### Material shown ###

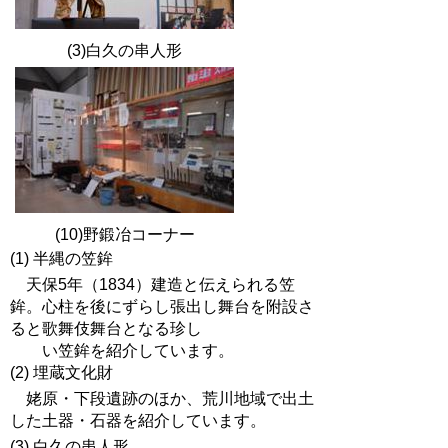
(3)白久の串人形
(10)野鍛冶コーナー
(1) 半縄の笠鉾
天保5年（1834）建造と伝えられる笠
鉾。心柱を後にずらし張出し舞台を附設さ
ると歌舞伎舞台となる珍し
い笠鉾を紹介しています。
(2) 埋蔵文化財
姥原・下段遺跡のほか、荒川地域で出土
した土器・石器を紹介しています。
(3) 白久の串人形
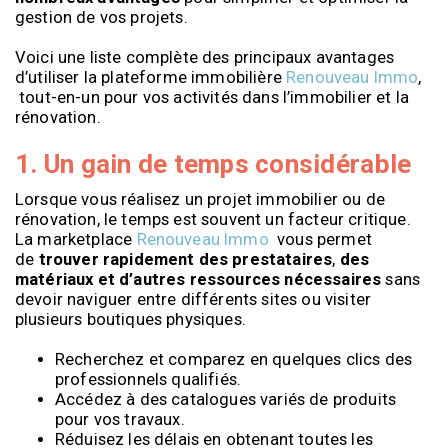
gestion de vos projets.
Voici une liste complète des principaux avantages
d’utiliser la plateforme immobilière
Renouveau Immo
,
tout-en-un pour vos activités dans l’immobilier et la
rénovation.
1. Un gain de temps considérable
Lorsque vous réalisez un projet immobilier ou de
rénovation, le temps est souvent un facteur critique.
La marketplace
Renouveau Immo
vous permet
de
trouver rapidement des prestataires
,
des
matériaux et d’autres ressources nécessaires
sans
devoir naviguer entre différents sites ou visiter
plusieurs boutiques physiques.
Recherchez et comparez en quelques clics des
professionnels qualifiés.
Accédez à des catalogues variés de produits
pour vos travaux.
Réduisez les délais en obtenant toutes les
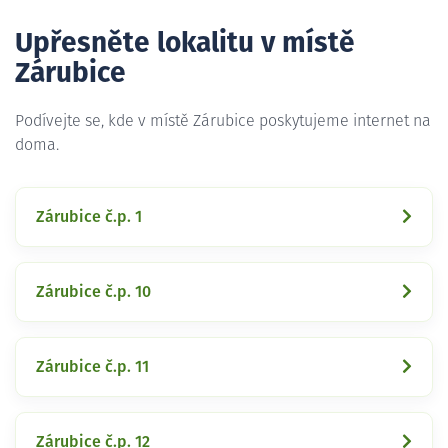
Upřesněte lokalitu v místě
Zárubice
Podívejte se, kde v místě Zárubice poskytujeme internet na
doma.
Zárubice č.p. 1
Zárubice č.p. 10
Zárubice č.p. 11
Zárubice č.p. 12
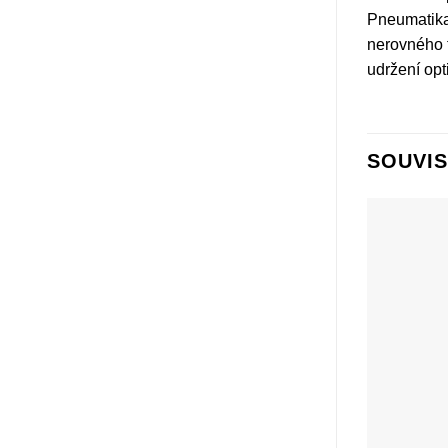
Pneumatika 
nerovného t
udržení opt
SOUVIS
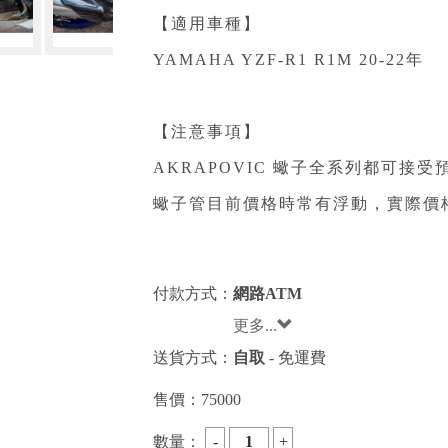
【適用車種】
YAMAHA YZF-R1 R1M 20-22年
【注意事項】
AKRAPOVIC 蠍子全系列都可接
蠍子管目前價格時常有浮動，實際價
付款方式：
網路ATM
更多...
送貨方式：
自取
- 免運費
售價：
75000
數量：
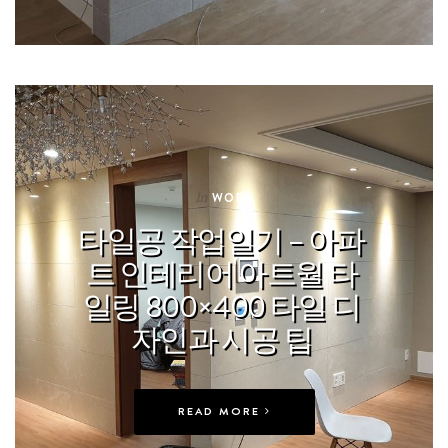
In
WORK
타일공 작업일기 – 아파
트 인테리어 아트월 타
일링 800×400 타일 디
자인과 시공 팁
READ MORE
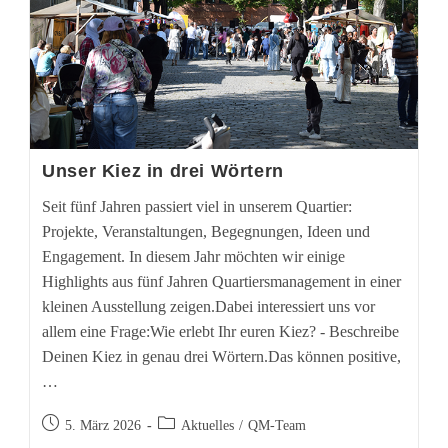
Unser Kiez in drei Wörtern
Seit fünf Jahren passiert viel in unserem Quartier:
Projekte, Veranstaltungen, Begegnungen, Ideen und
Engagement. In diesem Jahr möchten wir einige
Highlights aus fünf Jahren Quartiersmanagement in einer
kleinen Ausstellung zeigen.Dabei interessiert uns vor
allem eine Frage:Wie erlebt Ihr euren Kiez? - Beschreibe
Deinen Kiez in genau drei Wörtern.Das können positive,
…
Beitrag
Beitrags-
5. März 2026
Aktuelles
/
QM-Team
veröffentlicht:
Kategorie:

###

Brief: Reproduce the material above exactly, first line through the line that contains "Voici une liste", minus the pictures.

Your response:
(3)白久の串人形
(10)野鍛冶コーナー
(1) 半縄の笠鉾
天保5年（1834）建造と伝えられる笠
鉾。心柱を後にずらし張出し舞台を附設さ
ると歌舞伎舞台となる珍し
い笠鉾を紹介しています。
(2) 埋蔵文化財
姥原・下段遺跡のほか、荒川地域で出土
した土器・石器を紹介しています。
(3) 白久の串人形
gestion de vos projets.
Voici une liste complète des principaux avantages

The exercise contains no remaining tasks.